Les règles actuellement en vigueur dans l'UE en matière de protection des animaux utilisés à des fins scientifiques relèvent d'une directive datant de 1986. Depuis cette date, certains États membres ont adopté des exigences plus strictes en matière de bien-être des animaux de laboratoire, ce qui a creusé l'écart entre les différentes normes en vigueur en Europe. Le Conseil souhaite à présent éliminer ces différences, en tenant compte de l'évolution des avis éthiques relatifs au bien-être animal, des techniques expérimentales les plus récentes et des nouvelles connaissances scientifiques sur la capacité des animaux à éprouver et exprimer de la douleur.
Selon la législation proposée, il est essentiel de trouver des solutions de remplacement aux essais pratiqués sur des animaux. Lorsque ce n'est pas possible, il convient d'en réduire le nombre ou de perfectionner les méthodes d'expérimentation afin de faire moins souffrir les animaux. Au nombre des nouvelles règles figurerait également l'interdiction d'utiliser les grands singes (chimpanzés, bonobos, gorilles et orangs-outans) dans les procédures scientifiques. Ce n'est que si la survie de l'espèce elle-même est menacée, ou en cas de flambée imprévue d'une maladie invalidante ou potentiellement mortelle pour l'homme, que l'utilisation de ces animaux pourrait être autorisée.
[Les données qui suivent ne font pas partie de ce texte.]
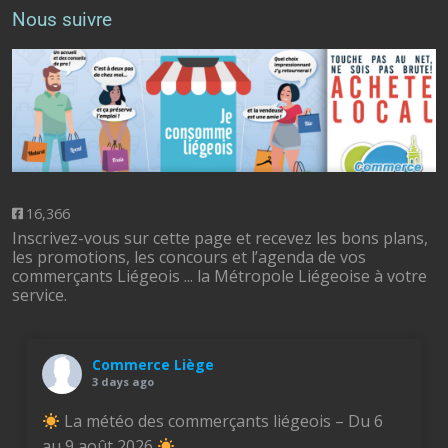
Nous suivre
16,366
Inscrivez-vous sur cette page et recevez les bons plans,
les promotions, les concours et l’agenda de vos
commerçants Liégeois ... la Métropole Liégeoise à votre
service.
Commerce Liège
3 days ago
La météo des commerçants liégeois – Du 6
au 9 août 2026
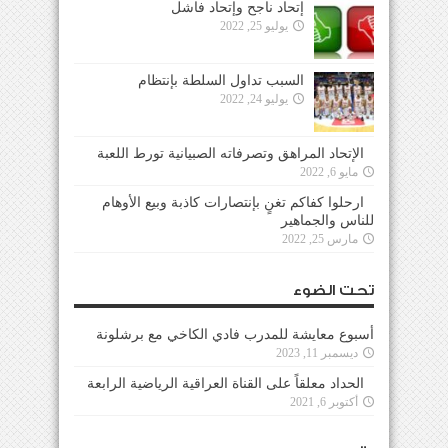
إتحاد ناجح وإتحاد فاشل
يوليو 25, 2022
السبب تداول السلطة بإنتظام
يوليو 24, 2022
الإتحاد المراهق وتصرفاته الصبيانية تورط اللعبة
مايو 6, 2022
ارحلوا كفاكم تغنٍ بإنتصارات كاذبة وبيع الأوهام
للناس والجماهير
مارس 25, 2022
تحت الضوء
أسبوع معايشة للمدرب فادي الكاخي مع برشلونة
ديسمبر 11, 2023
الحداد معلقاً على القناة العراقية الرياضية الرابعة
أكتوبر 6, 2021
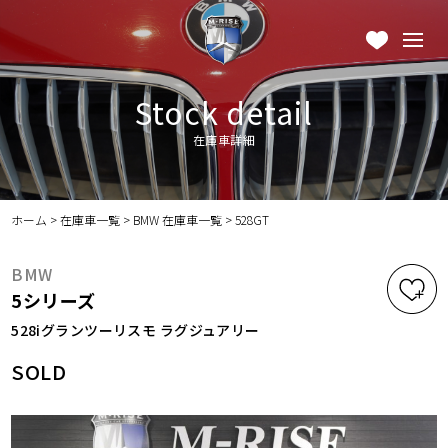
Stock detail
在庫車詳細
ホーム
>
在庫車一覧
>
BMW 在庫車一覧
>
528GT
BMW
5シリーズ
528iグランツーリスモ ラグジュアリー
SOLD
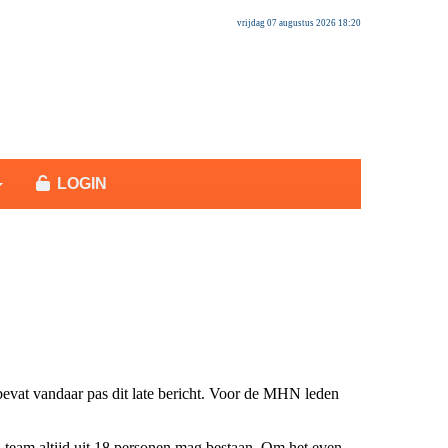
vrijdag 07 augustus 2026 18:20
LOGIN
evat vandaar pas dit late bericht. Voor de MHN leden
en team altijd uit 18 personen mag bestaan. Om het even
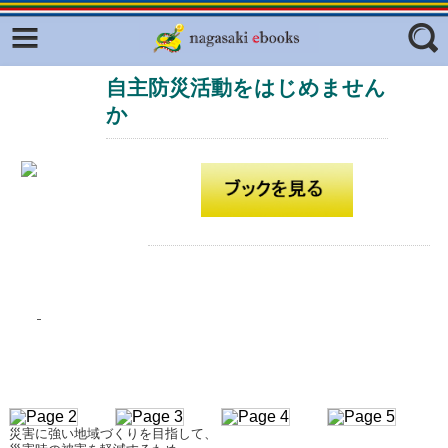
Facebook
twitter
自主防災活動をはじめません
ふくいろキラリプロジェクト
フリーワード
か
東京観光デジタルパンフレットギャ
ラリー（TOKYO Brochures）
復興応援企画
ジャンル
はじめてご利用される方へ
コンテンツ
広報誌ナビ
エリア
明治日本の産業革命遺産
長崎と天草地方の潜伏キリシタン
関連遺産
大学・専門学校ナビ
災害に強い地域づくりを目指して、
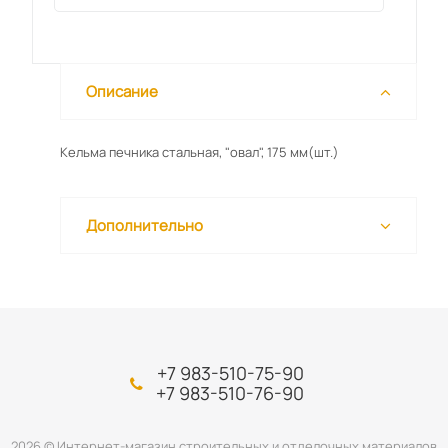
Описание
Кельма печника стальная, "овал", 175 мм(шт.)
Дополнительно
+7 983-510-75-90
+7 983-510-76-90
2026 © Интернет-магазин строительных и отделочных материалов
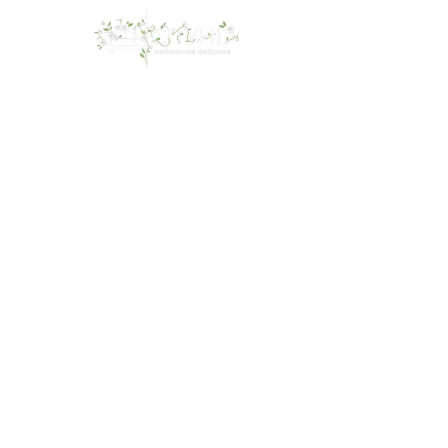
О нас
Ка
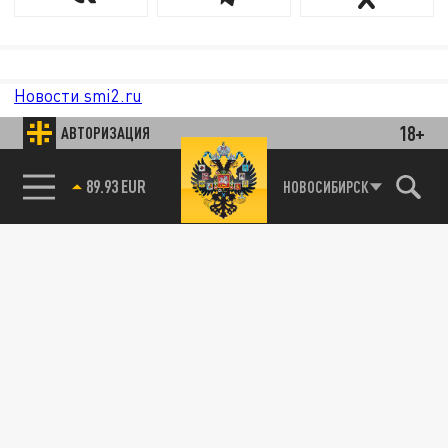
Новости smi2.ru
18+
АВТОРИЗАЦИЯ
НОВОСИБИРСК
85.64 BRENT
89.93 EUR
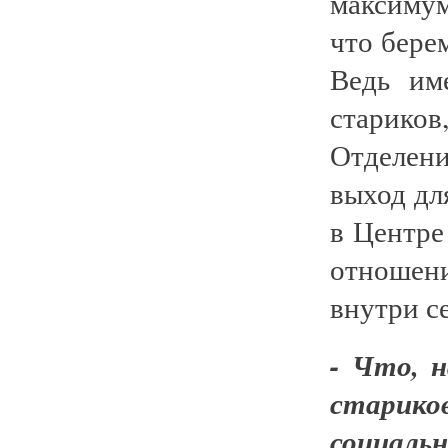
максимум
что бере
Ведь им
старико
Отделени
выход для
в Центре
отноше
внутри с
- Что, 
старико
социальн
La nouvelle directive demande la réalisation d'évaluations éthiques. Toute expérimentation pratiquée sur un animal devrait faire l'objet d'une autorisation. La directive fixerait également un ensemble d'exigences minimales en matière de soins et d'hébergement et exigerait que seuls des animaux de deuxième génération ou plus âgés soient utilisés, afin d'éviter l'épuisement des populations d'animaux sauvages.
Comme ce texte sera adopté selon la procédure de codécision, il requiert également l'approbation du Parlement européen.